▸ **PROBLEM REQUIREMENTS**
Return an exact transcript of the material below from the line containing "Pin medicina en plata de ley" through its final line, and no other lines.

▸ **ENTRIES SUPPLIED**
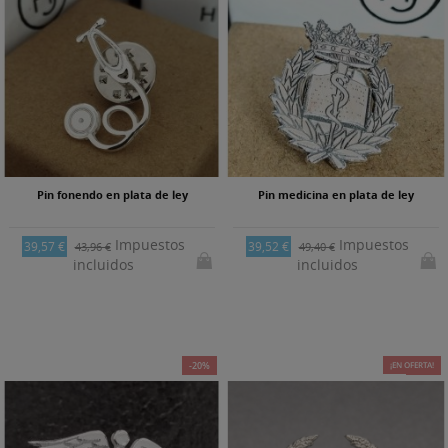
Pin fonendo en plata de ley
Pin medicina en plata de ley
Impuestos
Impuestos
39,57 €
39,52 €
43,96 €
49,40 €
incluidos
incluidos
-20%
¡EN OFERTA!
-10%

▸ **REPLY**
Pin medicina en plata de ley
Impuestos
Impuestos
39,57 €
39,52 €
43,96 €
49,40 €
incluidos
incluidos
-20%
¡EN OFERTA!
-10%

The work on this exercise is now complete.